Early thoughts on the Waterman Emblème fountain pen.

This is a current but not new model in Waterman’s range. It is one of their lesser spotted models, at least here in the UK. I remember first seeing them online a few years ago and that they were available in a choice of black, red, white or blue. There were also grey and a gold coloured “Deluxe” versions with a more lustrous finish.

I did not buy one at the time, but having spotted a Deluxe grey one online last weekend at a very attractive price, I went for it. It has been with me for only five days and is still within the honeymoon period but I shall try to give a balanced opinion.

Waterman Emblême fountain pen, Deluxe grey.


The pen came in a small and simple cardboard box, with a white protective outer box. Inside is a pen tray where the pen is gripped by an elastic band under a white sash. The tray lifts out and underneath is a sheet with filling instructions and an international 3 year warranty. One Waterman blue cartridge was included but no converter. Full marks for the presentable packaging which can be kept or recycled.

Simple cardboard gift box.


This is a smart, elegant pen with a plastic barrel and a brushed stainless steel cap. The cap finial is flat and plain. The pocket clip is firm and functional with a gap down the middle and the Waterman logo at the top. The glossy polished cap band reads Waterman Paris on the front and France on the back.

Brushed stainless steel cap and finial.

The cap and barrel are almost flush and the transition is smooth and tactile. The barrel tapers gently and ends in a shallow conical point.

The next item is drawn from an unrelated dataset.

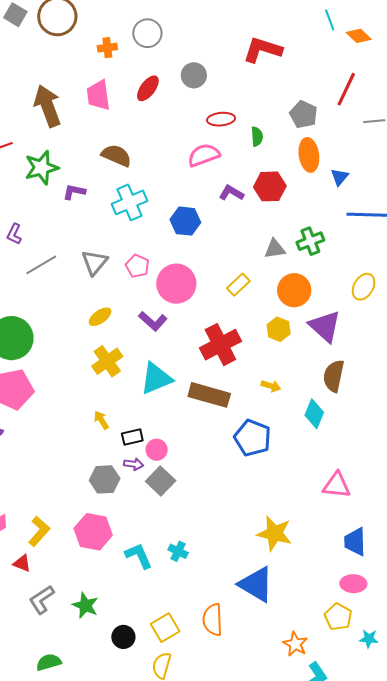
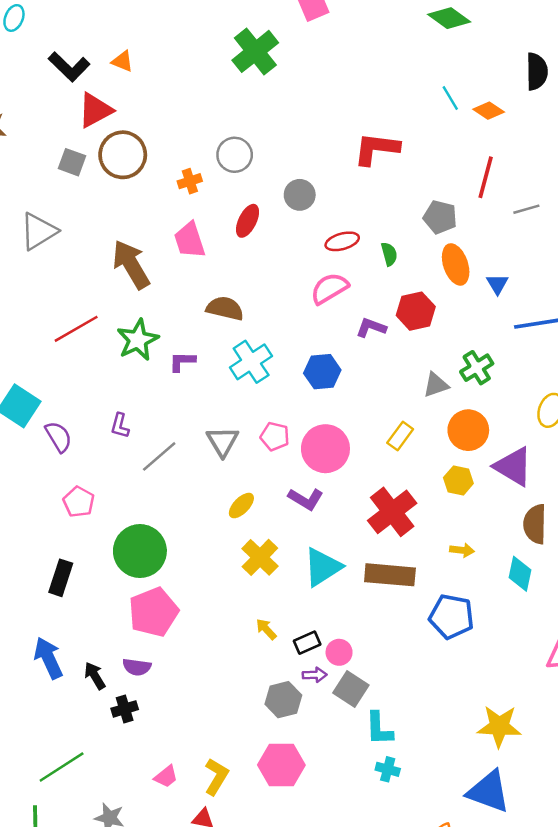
cyan L-shape: (139, 556) -> (379, 729), moved, turned -148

The snap cap closes tightly with a reassuring click. It could be carried in a jacket pocket, with confidence that the pen will not drop out of the cap.

The Emblême (left) next to an older-style Waterman Hemisphere.

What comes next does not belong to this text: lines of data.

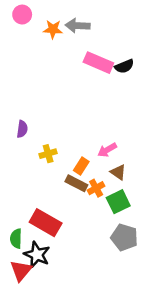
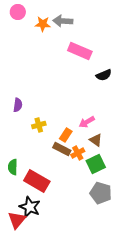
black semicircle: (124, 66) -> (104, 75), moved
green semicircle: (16, 239) -> (13, 167), moved

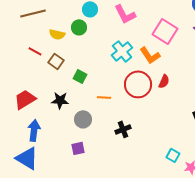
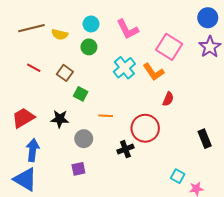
green circle: (79, 27) -> (89, 47), moved
yellow semicircle: (57, 34) -> (60, 34), moved
brown square: (56, 61) -> (65, 73), moved
red circle: (138, 84) -> (145, 128), moved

Removing the cap, you have a stainless steel nib, featuring an Eiffel Tower image and Waterman, Paris, and the nib grade, “F” in my case. There is a black plastic grip section, ridged at the top end and smooth at the lower end with a lip which serves to stop your fingers sliding onto the nib and to secure the pen in the cap. The plastic grip section design is the same as that which was used on the Waterman Phileas and also the Kultur and so is well tried and tested.

Eiffel Tower!

Beneath the barrel, which unscrews on plastic threads, there is a plastic collar in which to insert a Waterman cartridge.

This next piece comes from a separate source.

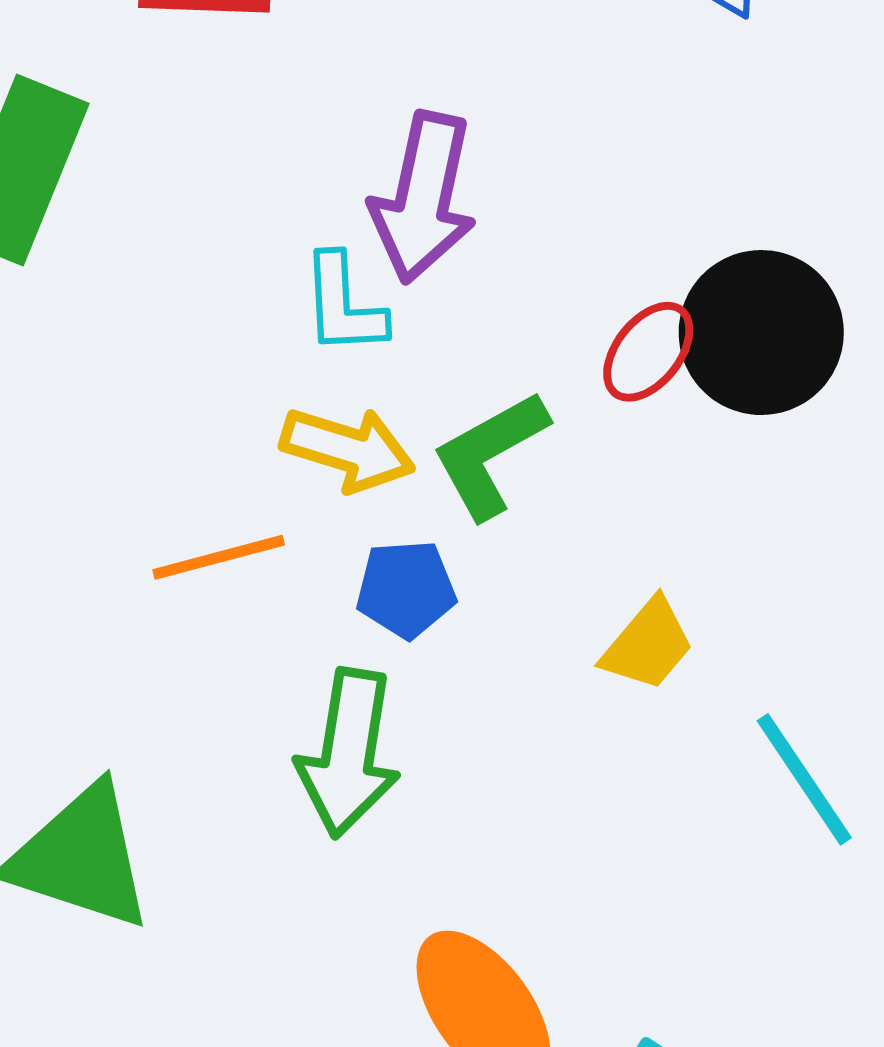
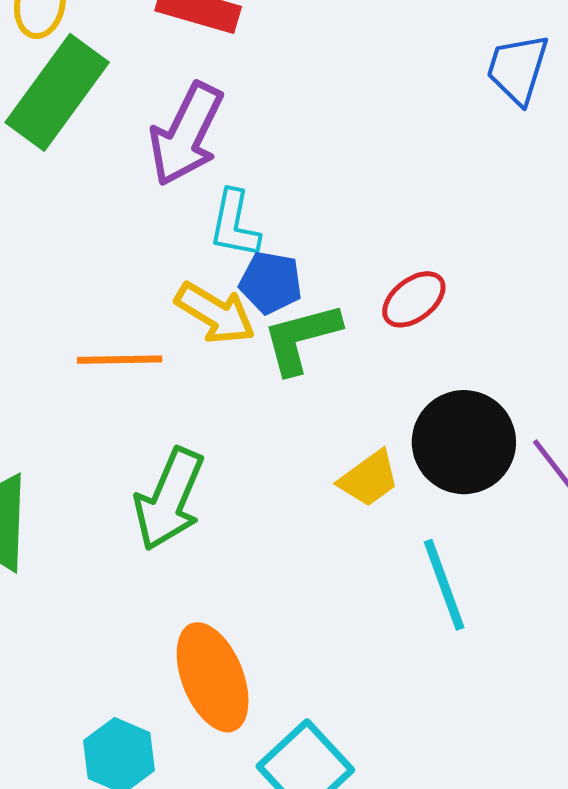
purple arrow: (423, 198) -> (186, 134), moved
black circle: (761, 333) -> (464, 442), moved
blue pentagon: (406, 589) -> (271, 283), moved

Inside the barrel, a brass liner can be seen, which is a very nice feature and adds a little more heft and strength to the pen. There is still room to fit a Waterman converter in the pen if you prefer.

Brass liner adds weight to the barrel.

The nib.

According to Waterman’s web site, the Emblème has the largest nib in the Waterman range. It is engraved with a unique Eiffel Tower design. There is no breather hole. The tines were even and level. The tipping was smooth and symmetrical. It might have been an ideal set-up for the majority of users with an “underwriting” style, but my personal preference is to have a very slight gap between the tines at the tip, so that ink flows as soon as the nib touches paper, without needing any pressure. This is preferable for an “overwriting” style. I therefore spent a few minutes in flexing the tines up and down a little just enough to get daylight between the tines at the tip. Having checked that the tines were still level, I then smoothed the tipping, with the very minimum of wear, on Micro-mesh pads.

Nib and feed, before adjusting.
And now with a visible tine gap for pressure-less writing.

Writing performance.

The result, once I had tweaked the nib to my preference, was that it wrote wonderfully: smooth and effortless with a fine line and good flow. I was very happy with this outcome.

Size and weight (approximate).

Closed, the pen is 141mm long: uncapped, about 125mm, and posted 152mm. It can be posted quite deeply but I did not like to push the cap on to the back of the barrel too firmly for fear of damaging either the barrel or the inner cap. The result was that the cap when posted soon worked loose. In fact I prefer to use this pen unposted.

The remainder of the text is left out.